__Your task__.
How many of the lines below have "target" in them? Say the number and nothing more.

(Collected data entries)
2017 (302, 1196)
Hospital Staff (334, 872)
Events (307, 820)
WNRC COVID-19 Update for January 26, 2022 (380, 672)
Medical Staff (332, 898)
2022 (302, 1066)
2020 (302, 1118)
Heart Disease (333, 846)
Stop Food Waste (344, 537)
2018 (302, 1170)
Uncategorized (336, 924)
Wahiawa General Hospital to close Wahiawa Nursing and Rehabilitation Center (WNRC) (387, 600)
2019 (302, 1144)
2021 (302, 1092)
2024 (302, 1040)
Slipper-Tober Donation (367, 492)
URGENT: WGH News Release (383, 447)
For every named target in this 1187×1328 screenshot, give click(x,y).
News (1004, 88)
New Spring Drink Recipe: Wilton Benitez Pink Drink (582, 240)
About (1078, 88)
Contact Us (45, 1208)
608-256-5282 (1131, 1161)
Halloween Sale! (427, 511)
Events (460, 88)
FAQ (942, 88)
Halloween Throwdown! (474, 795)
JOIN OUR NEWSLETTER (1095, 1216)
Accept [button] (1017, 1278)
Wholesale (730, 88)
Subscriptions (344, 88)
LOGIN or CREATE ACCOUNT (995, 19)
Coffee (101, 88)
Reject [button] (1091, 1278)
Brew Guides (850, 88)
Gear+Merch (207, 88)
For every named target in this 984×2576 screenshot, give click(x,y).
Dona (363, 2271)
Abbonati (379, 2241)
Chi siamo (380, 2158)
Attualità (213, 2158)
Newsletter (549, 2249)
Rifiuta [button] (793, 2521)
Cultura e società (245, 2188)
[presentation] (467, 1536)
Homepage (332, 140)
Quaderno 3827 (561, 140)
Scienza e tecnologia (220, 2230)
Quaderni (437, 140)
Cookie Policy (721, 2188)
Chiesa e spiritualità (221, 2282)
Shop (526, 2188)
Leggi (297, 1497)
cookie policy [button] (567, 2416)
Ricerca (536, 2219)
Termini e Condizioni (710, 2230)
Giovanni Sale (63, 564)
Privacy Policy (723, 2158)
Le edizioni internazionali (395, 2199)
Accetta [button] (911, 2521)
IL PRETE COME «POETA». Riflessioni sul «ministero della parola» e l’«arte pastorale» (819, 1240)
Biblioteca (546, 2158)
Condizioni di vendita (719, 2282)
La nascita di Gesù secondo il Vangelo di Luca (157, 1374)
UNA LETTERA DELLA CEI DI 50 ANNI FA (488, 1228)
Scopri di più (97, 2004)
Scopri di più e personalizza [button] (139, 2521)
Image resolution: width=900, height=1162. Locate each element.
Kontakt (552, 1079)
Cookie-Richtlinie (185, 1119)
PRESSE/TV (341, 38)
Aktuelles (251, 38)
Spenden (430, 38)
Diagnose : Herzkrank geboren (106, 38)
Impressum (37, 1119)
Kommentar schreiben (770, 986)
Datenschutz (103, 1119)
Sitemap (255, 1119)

__Expected answer__.
2